Task item —
In the entries below, how many lines contain "téměř"? Answer with the number and nothing else.

Material supplied —

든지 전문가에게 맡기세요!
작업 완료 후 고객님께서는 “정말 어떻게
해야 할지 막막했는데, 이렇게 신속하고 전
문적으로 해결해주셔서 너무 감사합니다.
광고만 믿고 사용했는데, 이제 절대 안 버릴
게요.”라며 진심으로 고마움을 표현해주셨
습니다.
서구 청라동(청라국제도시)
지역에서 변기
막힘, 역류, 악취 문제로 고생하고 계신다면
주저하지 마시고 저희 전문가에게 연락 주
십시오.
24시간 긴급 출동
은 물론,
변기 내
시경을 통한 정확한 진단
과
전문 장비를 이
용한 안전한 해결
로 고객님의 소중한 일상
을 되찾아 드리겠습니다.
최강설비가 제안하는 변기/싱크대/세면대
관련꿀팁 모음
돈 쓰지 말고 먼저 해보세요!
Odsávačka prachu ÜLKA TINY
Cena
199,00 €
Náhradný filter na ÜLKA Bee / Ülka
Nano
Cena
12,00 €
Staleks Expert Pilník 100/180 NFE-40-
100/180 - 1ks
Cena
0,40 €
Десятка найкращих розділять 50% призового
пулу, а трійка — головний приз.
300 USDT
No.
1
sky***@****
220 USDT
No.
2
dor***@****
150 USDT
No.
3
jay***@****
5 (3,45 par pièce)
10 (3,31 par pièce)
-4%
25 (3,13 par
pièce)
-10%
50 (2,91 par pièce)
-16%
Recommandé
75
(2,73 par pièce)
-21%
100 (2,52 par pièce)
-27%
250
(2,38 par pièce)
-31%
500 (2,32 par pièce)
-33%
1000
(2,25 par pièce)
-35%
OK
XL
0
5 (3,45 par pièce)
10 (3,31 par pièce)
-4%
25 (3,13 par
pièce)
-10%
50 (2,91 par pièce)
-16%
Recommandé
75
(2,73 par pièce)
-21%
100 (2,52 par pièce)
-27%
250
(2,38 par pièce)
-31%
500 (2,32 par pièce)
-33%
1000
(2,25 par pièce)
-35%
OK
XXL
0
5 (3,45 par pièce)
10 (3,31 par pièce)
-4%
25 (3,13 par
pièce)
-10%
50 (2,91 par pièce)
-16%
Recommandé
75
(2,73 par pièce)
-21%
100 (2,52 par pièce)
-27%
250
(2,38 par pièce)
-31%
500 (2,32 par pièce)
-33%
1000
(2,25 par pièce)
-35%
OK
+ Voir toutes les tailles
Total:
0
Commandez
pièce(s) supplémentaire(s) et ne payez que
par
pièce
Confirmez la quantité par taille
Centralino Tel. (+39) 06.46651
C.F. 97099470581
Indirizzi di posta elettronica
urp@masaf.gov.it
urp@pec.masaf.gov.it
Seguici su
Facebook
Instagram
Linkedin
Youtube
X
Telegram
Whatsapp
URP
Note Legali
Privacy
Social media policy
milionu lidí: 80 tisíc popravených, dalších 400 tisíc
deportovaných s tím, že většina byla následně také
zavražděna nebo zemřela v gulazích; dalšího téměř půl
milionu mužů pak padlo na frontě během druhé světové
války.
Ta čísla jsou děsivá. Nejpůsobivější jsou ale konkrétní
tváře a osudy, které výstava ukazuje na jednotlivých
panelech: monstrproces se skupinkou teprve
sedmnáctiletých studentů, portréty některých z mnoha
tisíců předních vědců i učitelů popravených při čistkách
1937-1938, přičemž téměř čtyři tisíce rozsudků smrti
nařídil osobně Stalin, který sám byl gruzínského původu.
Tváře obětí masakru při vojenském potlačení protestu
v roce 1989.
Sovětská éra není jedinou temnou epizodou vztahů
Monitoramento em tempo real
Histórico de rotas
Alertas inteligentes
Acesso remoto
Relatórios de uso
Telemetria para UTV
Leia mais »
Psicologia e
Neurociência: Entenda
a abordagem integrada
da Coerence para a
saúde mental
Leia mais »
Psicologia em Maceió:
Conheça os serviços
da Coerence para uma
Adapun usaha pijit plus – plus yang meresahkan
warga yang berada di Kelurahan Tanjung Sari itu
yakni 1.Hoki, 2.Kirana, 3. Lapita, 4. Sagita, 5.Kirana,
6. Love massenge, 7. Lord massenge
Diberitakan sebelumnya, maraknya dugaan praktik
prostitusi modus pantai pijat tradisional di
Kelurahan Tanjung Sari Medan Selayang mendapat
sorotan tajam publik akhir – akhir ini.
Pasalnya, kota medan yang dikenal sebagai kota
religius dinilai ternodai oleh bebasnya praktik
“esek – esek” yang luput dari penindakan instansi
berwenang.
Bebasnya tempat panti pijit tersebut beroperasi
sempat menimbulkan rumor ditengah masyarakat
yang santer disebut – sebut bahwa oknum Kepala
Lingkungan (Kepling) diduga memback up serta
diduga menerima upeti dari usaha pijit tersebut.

--

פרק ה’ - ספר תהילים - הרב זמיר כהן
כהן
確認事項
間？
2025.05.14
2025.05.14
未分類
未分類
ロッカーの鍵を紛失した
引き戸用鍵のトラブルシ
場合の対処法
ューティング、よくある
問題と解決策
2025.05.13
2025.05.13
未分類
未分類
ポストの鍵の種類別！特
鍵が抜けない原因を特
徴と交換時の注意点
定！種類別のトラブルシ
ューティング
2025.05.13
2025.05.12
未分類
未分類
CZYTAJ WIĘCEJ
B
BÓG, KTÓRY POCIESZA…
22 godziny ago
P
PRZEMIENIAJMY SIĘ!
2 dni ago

--

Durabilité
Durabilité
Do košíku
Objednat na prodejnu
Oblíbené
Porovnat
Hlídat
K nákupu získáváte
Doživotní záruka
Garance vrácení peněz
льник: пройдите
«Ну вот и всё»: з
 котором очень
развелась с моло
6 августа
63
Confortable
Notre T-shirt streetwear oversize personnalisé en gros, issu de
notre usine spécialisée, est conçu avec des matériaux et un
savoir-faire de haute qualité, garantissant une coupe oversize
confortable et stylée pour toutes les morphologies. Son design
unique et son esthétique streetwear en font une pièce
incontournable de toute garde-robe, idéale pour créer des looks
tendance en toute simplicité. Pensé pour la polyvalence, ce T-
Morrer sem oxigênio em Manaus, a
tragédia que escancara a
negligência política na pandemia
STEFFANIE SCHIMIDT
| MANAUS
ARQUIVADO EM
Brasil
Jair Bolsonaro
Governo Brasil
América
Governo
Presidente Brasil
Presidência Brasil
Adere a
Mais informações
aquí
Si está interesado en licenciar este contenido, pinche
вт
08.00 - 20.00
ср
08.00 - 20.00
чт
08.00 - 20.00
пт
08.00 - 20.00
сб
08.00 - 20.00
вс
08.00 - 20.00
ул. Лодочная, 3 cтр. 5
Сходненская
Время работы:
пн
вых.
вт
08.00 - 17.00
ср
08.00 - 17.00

Output of the exercise —
2